What to work on: Copy out every line holding the string "INTO" from the records below.

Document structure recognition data
--*--

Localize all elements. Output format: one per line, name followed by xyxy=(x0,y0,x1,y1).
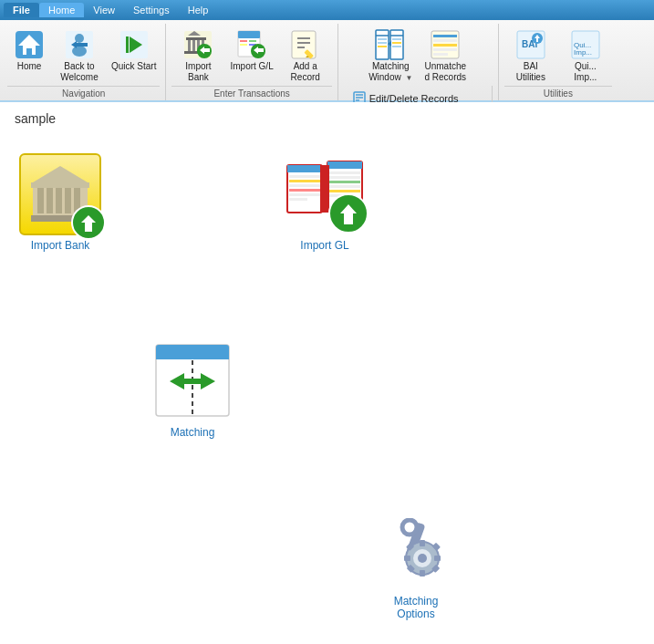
import-bank-ribbon-button[interactable]: Import Bank xyxy=(171,26,224,86)
back-to-welcome-label: Back to Welcome xyxy=(57,61,102,83)
tab-help[interactable]: Help xyxy=(179,3,218,17)
back-to-welcome-button[interactable]: Back to Welcome xyxy=(53,26,106,86)
sample-label: sample xyxy=(15,111,639,126)
unmatched-records-icon xyxy=(429,28,462,61)
tab-file[interactable]: File xyxy=(4,3,39,17)
quick-start-label: Quick Start xyxy=(111,61,156,72)
svg-rect-44 xyxy=(392,46,401,47)
svg-rect-68 xyxy=(47,188,53,213)
svg-rect-85 xyxy=(289,198,307,201)
svg-rect-39 xyxy=(378,38,387,40)
add-record-icon xyxy=(289,28,322,61)
svg-rect-49 xyxy=(433,44,457,47)
svg-rect-28 xyxy=(258,48,264,52)
svg-rect-88 xyxy=(329,176,360,179)
matching-window-button[interactable]: Matching Window ▼ xyxy=(364,26,417,86)
bai-utilities-label: BAI Utilities xyxy=(508,61,554,83)
quick-imp-button[interactable]: Qui... Imp... Qui... Imp... xyxy=(559,26,612,86)
svg-rect-24 xyxy=(240,44,247,46)
quick-imp-label: Qui... Imp... xyxy=(563,61,608,83)
svg-rect-67 xyxy=(37,188,44,213)
import-gl-arrow-icon xyxy=(327,192,369,237)
svg-rect-87 xyxy=(329,171,360,174)
svg-point-106 xyxy=(418,554,427,563)
svg-rect-35 xyxy=(376,30,389,59)
enter-transactions-group: Import Bank xyxy=(166,24,337,100)
home-button[interactable]: Home xyxy=(7,26,51,75)
svg-rect-72 xyxy=(31,182,89,188)
import-bank-label: Import Bank xyxy=(31,239,90,252)
svg-rect-82 xyxy=(289,184,320,187)
back-to-welcome-icon xyxy=(63,28,96,61)
matching-options-box xyxy=(375,509,457,591)
svg-rect-19 xyxy=(204,48,210,52)
import-bank-ribbon-icon xyxy=(182,28,214,61)
svg-text:Imp...: Imp... xyxy=(574,48,592,57)
import-gl-ribbon-icon xyxy=(235,28,268,61)
import-gl-ribbon-label: Import G/L xyxy=(230,61,273,72)
svg-rect-110 xyxy=(434,556,441,561)
import-bank-ribbon-label: Import Bank xyxy=(175,61,221,83)
svg-rect-86 xyxy=(327,161,362,169)
unmatched-records-label: Unmatched Records xyxy=(422,61,468,83)
ribbon: Home Back to Welcome xyxy=(0,20,654,102)
svg-rect-43 xyxy=(392,42,401,44)
matching-label: Matching xyxy=(171,426,215,439)
utilities-buttons: BAI BAI Utilities Qui... Imp... Qui... I… xyxy=(504,26,612,86)
svg-rect-48 xyxy=(433,39,457,42)
svg-rect-8 xyxy=(126,36,129,53)
svg-rect-84 xyxy=(289,193,320,196)
import-gl-label: Import GL xyxy=(300,239,348,252)
svg-rect-90 xyxy=(329,185,360,188)
home-icon xyxy=(13,28,46,61)
import-gl-ribbon-button[interactable]: Import G/L xyxy=(226,26,276,75)
svg-point-103 xyxy=(402,520,417,535)
quick-start-button[interactable]: Quick Start xyxy=(108,26,160,75)
svg-rect-109 xyxy=(404,556,410,561)
quick-imp-icon: Qui... Imp... xyxy=(569,28,602,61)
import-bank-arrow-icon xyxy=(70,204,107,241)
svg-rect-11 xyxy=(192,40,195,51)
svg-point-4 xyxy=(72,46,87,57)
svg-rect-98 xyxy=(156,353,229,359)
content-area: sample xyxy=(0,102,654,644)
svg-rect-47 xyxy=(433,35,457,37)
import-gl-icon[interactable]: Import GL xyxy=(279,153,370,252)
tab-view[interactable]: View xyxy=(84,3,124,17)
utilities-group: BAI BAI Utilities Qui... Imp... Qui... I… xyxy=(499,24,618,100)
svg-rect-83 xyxy=(289,189,320,192)
review-buttons: Matching Window ▼ Unmatched Records xyxy=(344,26,493,86)
tab-home[interactable]: Home xyxy=(39,3,84,17)
svg-rect-50 xyxy=(433,48,457,51)
svg-rect-108 xyxy=(420,570,425,576)
svg-rect-80 xyxy=(289,175,320,178)
svg-rect-69 xyxy=(56,188,62,213)
navigation-label: Navigation xyxy=(7,86,160,100)
svg-rect-14 xyxy=(186,37,206,40)
svg-rect-81 xyxy=(289,180,320,182)
matching-options-label: Matching Options xyxy=(394,595,439,620)
svg-rect-40 xyxy=(378,42,387,44)
add-record-button[interactable]: Add a Record xyxy=(279,26,332,86)
svg-marker-73 xyxy=(33,166,88,182)
import-gl-box xyxy=(284,153,366,235)
svg-rect-89 xyxy=(329,181,360,183)
tab-settings[interactable]: Settings xyxy=(124,3,179,17)
svg-rect-42 xyxy=(392,38,401,40)
import-bank-icon[interactable]: Import Bank xyxy=(15,153,106,252)
home-label: Home xyxy=(17,61,42,72)
matching-window-label: Matching Window ▼ xyxy=(368,61,413,83)
unmatched-records-button[interactable]: Unmatched Records xyxy=(419,26,472,86)
title-bar: File Home View Settings Help xyxy=(0,0,654,20)
utilities-label: Utilities xyxy=(504,86,612,100)
svg-rect-22 xyxy=(240,40,247,42)
bai-utilities-icon: BAI xyxy=(514,28,547,61)
enter-transactions-label: Enter Transactions xyxy=(171,86,331,100)
bai-utilities-button[interactable]: BAI BAI Utilities xyxy=(504,26,557,86)
import-bank-box xyxy=(19,153,101,235)
svg-rect-21 xyxy=(238,31,260,38)
matching-box xyxy=(151,340,234,422)
matching-icon[interactable]: Matching xyxy=(147,340,238,439)
svg-rect-107 xyxy=(420,540,425,546)
matching-options-icon[interactable]: Matching Options xyxy=(370,509,462,620)
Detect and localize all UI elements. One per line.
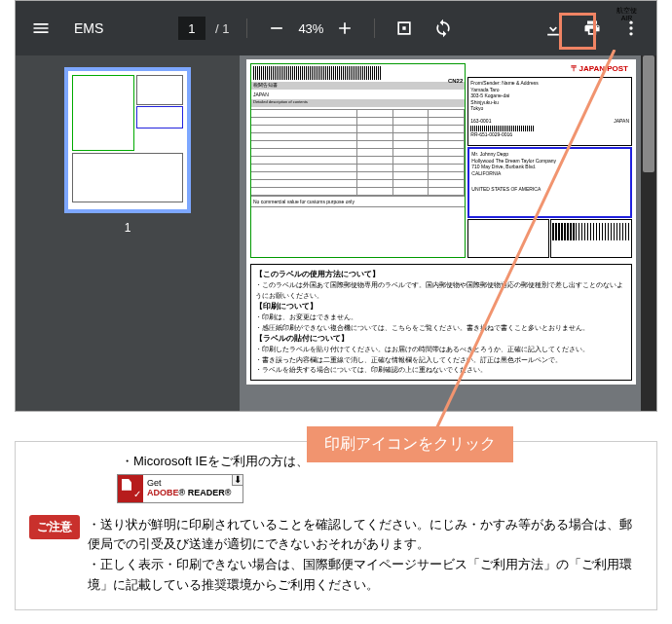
recipient-address-box: Mr. Johnny Depp Hollywood The Dream Tayl…: [467, 147, 632, 218]
print-icon[interactable]: [575, 11, 610, 46]
rotate-icon[interactable]: [426, 11, 461, 46]
viewer-body: 1 CN22 税関告知書 JAPAN Detailed description …: [16, 55, 656, 411]
customs-declaration-form: CN22 税関告知書 JAPAN Detailed description of…: [250, 63, 466, 258]
label-instructions: 【このラベルの使用方法について】 ・このラベルは外国あて国際郵便物専用のラベルで…: [250, 264, 632, 381]
pdf-viewer: EMS / 1 43% 航空便AIR 1: [15, 0, 657, 412]
pdf-toolbar: EMS / 1 43%: [16, 1, 656, 55]
adobe-reader-badge[interactable]: Get ADOBE® READER® ⬇: [117, 474, 243, 503]
zoom-level: 43%: [298, 21, 323, 36]
airmail-label: 航空便AIR: [616, 7, 637, 21]
thumbnail-sidebar: 1: [16, 55, 240, 411]
fit-page-icon[interactable]: [387, 11, 422, 46]
divider: [246, 18, 247, 38]
menu-icon[interactable]: [23, 11, 58, 46]
svg-point-1: [629, 26, 632, 29]
thumbnail-page-number: 1: [125, 221, 131, 235]
page-total: / 1: [215, 21, 229, 36]
cn22-label: CN22: [448, 78, 463, 84]
barcode: [253, 66, 382, 80]
notice-badge: ご注意: [29, 515, 80, 539]
document-pane[interactable]: CN22 税関告知書 JAPAN Detailed description of…: [240, 55, 656, 411]
page-number-input[interactable]: [178, 17, 205, 40]
download-arrow-icon: ⬇: [232, 474, 243, 486]
instructions-panel: ・Micorosoft IEをご利用の方は、 Get ADOBE® READER…: [15, 441, 657, 610]
zoom-in-icon[interactable]: [327, 11, 362, 46]
svg-point-2: [629, 32, 632, 35]
vertical-scrollbar[interactable]: [641, 55, 656, 411]
sender-address-box: From/Sender: Name & Address Yamada Taro …: [467, 77, 632, 146]
document-page: CN22 税関告知書 JAPAN Detailed description of…: [246, 59, 636, 385]
no-commercial-value: No commercial value for customs purpose …: [251, 196, 465, 206]
divider: [374, 18, 375, 38]
zoom-out-icon[interactable]: [259, 11, 294, 46]
notice-bullet-1: ・送り状が鮮明に印刷されていることを確認してください。にじみ・かすみ等がある場合…: [88, 515, 643, 556]
callout-tooltip: 印刷アイコンをクリック: [307, 426, 513, 462]
document-title: EMS: [74, 20, 103, 36]
page-thumbnail[interactable]: [64, 67, 191, 213]
download-icon[interactable]: [536, 11, 571, 46]
pdf-icon: [118, 475, 143, 502]
japan-post-logo: 〒JAPAN POST: [467, 63, 632, 76]
notice-bullet-2: ・正しく表示・印刷できない場合は、国際郵便マイページサービス「ご利用方法」の「ご…: [88, 555, 643, 596]
info-boxes: [467, 219, 632, 258]
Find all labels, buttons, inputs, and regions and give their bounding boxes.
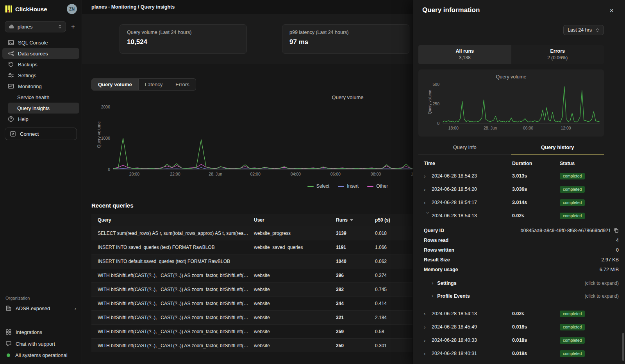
chart-y-axis-label: Query volume xyxy=(428,85,432,120)
system-status-link[interactable]: All systems operational xyxy=(0,350,82,361)
sidebar-item-monitoring[interactable]: Monitoring xyxy=(2,81,79,92)
legend-item-insert[interactable]: Insert xyxy=(338,183,359,189)
tab-errors[interactable]: Errors xyxy=(169,79,195,90)
history-row-expanded[interactable]: › 2024-06-28 18:54:13 0.02s completed xyxy=(413,209,625,222)
table-row[interactable]: WITH bitShiftLeft(CAST(?..), _CAST(?..))… xyxy=(91,296,435,310)
sidebar-item-backups[interactable]: Backups xyxy=(2,59,79,70)
connect-button[interactable]: Connect xyxy=(5,128,77,140)
query-id-value: b0845aa9-a8c9-49f0-8f68-e678669bd921 xyxy=(521,228,611,233)
tab-query-volume[interactable]: Query volume xyxy=(92,79,139,90)
legend-item-select[interactable]: Select xyxy=(307,183,329,189)
legend-item-other[interactable]: Other xyxy=(367,183,388,189)
stat-card-p99-latency: p99 latency (Last 24 hours) 97 ms xyxy=(282,24,409,54)
table-row[interactable]: WITH bitShiftLeft(CAST(?..), _CAST(?..))… xyxy=(91,338,435,352)
all-runs-tab[interactable]: All runs 3,138 xyxy=(418,45,511,64)
tab-value: 2 (0.06%) xyxy=(511,55,604,60)
tab-query-info[interactable]: Query info xyxy=(418,141,511,154)
sidebar-item-label: Monitoring xyxy=(18,83,42,89)
user-cell: website xyxy=(254,329,336,334)
table-header-row: Query User Runs p50 (s) xyxy=(91,214,435,226)
history-row[interactable]: › 2024-06-28 18:54:17 3.014s completed xyxy=(413,196,625,209)
svg-text:06:00: 06:00 xyxy=(330,172,341,176)
query-cell: INSERT INTO saved_queries (text) FORMAT … xyxy=(91,245,254,250)
sidebar-item-label: Service health xyxy=(17,94,49,100)
sidebar-item-label: Settings xyxy=(18,73,36,78)
vertical-scrollbar[interactable] xyxy=(622,333,624,361)
sidebar-item-label: Integrations xyxy=(16,329,42,335)
organization-switcher[interactable]: ADSB.exposed › xyxy=(0,302,82,314)
history-row[interactable]: › 2024-06-28 18:40:33 0.018s completed xyxy=(413,334,625,347)
organization-name: ADSB.exposed xyxy=(16,305,50,311)
clickhouse-logo-icon[interactable] xyxy=(5,5,12,12)
settings-expander[interactable]: › Settings (click to expand) xyxy=(413,277,625,289)
table-row[interactable]: WITH bitShiftLeft(CAST(?..), _CAST(?..))… xyxy=(91,268,435,282)
table-row[interactable]: WITH bitShiftLeft(CAST(?..), _CAST(?..))… xyxy=(91,282,435,296)
column-header-runs[interactable]: Runs xyxy=(336,217,375,223)
legend-swatch xyxy=(338,186,344,187)
add-service-button[interactable]: + xyxy=(69,23,77,31)
service-selector[interactable]: planes xyxy=(5,21,66,32)
sidebar-item-help[interactable]: Help xyxy=(2,114,79,124)
status-badge: completed xyxy=(560,213,585,219)
tab-label: Errors xyxy=(511,48,604,54)
column-header-query[interactable]: Query xyxy=(91,217,254,223)
detail-label: Memory usage xyxy=(424,267,458,272)
errors-tab[interactable]: Errors 2 (0.06%) xyxy=(511,45,604,64)
user-cell: website_progress xyxy=(254,231,336,236)
user-cell: website xyxy=(254,301,336,306)
run-time: 2024-06-28 18:40:33 xyxy=(432,337,512,343)
tab-value: 3,138 xyxy=(418,55,511,60)
table-row[interactable]: INSERT INTO default.saved_queries (text)… xyxy=(91,254,435,268)
sidebar-item-settings[interactable]: Settings xyxy=(2,70,79,81)
detail-value: 0 xyxy=(616,247,619,253)
sidebar-item-chat-support[interactable]: Chat with support xyxy=(0,338,82,350)
status-badge: completed xyxy=(560,337,585,344)
legend-label: Select xyxy=(316,183,329,189)
brand-title[interactable]: ClickHouse xyxy=(15,6,63,12)
tab-query-history[interactable]: Query history xyxy=(511,141,604,154)
column-header-user[interactable]: User xyxy=(254,217,336,223)
sidebar-item-query-insights[interactable]: Query insights xyxy=(8,103,79,114)
query-cell: WITH bitShiftLeft(CAST(?..), _CAST(?..))… xyxy=(91,329,254,334)
monitor-chart-icon xyxy=(8,83,14,89)
status-badge: completed xyxy=(560,199,585,206)
svg-text:0: 0 xyxy=(108,167,110,172)
history-row[interactable]: › 2024-06-28 18:54:23 3.013s completed xyxy=(413,169,625,183)
sidebar-item-service-health[interactable]: Service health xyxy=(8,92,79,103)
runs-cell: 1040 xyxy=(336,259,375,264)
query-cell: WITH bitShiftLeft(CAST(?..), _CAST(?..))… xyxy=(91,287,254,292)
chevron-right-icon: › xyxy=(424,173,432,179)
history-row[interactable]: › 2024-06-28 18:45:49 0.018s completed xyxy=(413,320,625,334)
runs-cell: 259 xyxy=(336,329,375,334)
tab-latency[interactable]: Latency xyxy=(139,79,170,90)
history-row[interactable]: › 2024-06-28 18:54:13 0.02s completed xyxy=(413,307,625,320)
chat-icon xyxy=(5,341,12,347)
run-time: 2024-06-28 18:54:17 xyxy=(432,200,512,205)
profile-events-expander[interactable]: › Profile Events (click to expand) xyxy=(413,289,625,302)
time-range-select[interactable]: Last 24 hrs xyxy=(563,25,604,35)
chevron-right-icon: › xyxy=(424,351,432,357)
run-time: 2024-06-28 18:54:13 xyxy=(432,213,512,218)
history-row[interactable]: › 2024-06-28 18:54:20 3.036s completed xyxy=(413,183,625,196)
table-row[interactable]: WITH bitShiftLeft(CAST(?..), _CAST(?..))… xyxy=(91,310,435,324)
table-row[interactable]: SELECT sum(read_rows) AS r, sum(total_ro… xyxy=(91,226,435,240)
logo-row: ClickHouse ZN xyxy=(0,0,82,16)
legend-label: Insert xyxy=(347,183,359,189)
drawer-title: Query information xyxy=(422,6,480,14)
close-icon[interactable]: × xyxy=(607,6,616,15)
history-row[interactable]: › 2024-06-28 18:40:31 0.018s completed xyxy=(413,347,625,360)
copy-icon[interactable] xyxy=(614,228,619,233)
table-row[interactable]: INSERT INTO saved_queries (text) FORMAT … xyxy=(91,240,435,254)
table-row[interactable]: WITH bitShiftLeft(CAST(?..), _CAST(?..))… xyxy=(91,324,435,338)
svg-text:2000: 2000 xyxy=(101,105,111,109)
chevron-right-icon: › xyxy=(424,324,432,330)
query-cell: WITH bitShiftLeft(CAST(?..), _CAST(?..))… xyxy=(91,315,254,320)
avatar[interactable]: ZN xyxy=(67,4,77,14)
sidebar-item-data-sources[interactable]: Data sources xyxy=(2,48,79,59)
sidebar-item-integrations[interactable]: Integrations xyxy=(0,326,82,338)
run-time: 2024-06-28 18:54:23 xyxy=(432,173,512,179)
runs-cell: 250 xyxy=(336,343,375,348)
stat-card-query-volume: Query volume (Last 24 hours) 10,524 xyxy=(120,24,247,54)
sidebar-item-sql-console[interactable]: SQL Console xyxy=(2,37,79,48)
svg-text:1000: 1000 xyxy=(101,136,111,140)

--*--

Written answer:
query-cell: INSERT INTO saved_queries (text) FORMAT … xyxy=(91,245,254,250)
table-row[interactable]: INSERT INTO default.saved_queries (text)… xyxy=(91,254,435,268)
table-row[interactable]: INSERT INTO saved_queries (text) FORMAT … xyxy=(91,240,435,254)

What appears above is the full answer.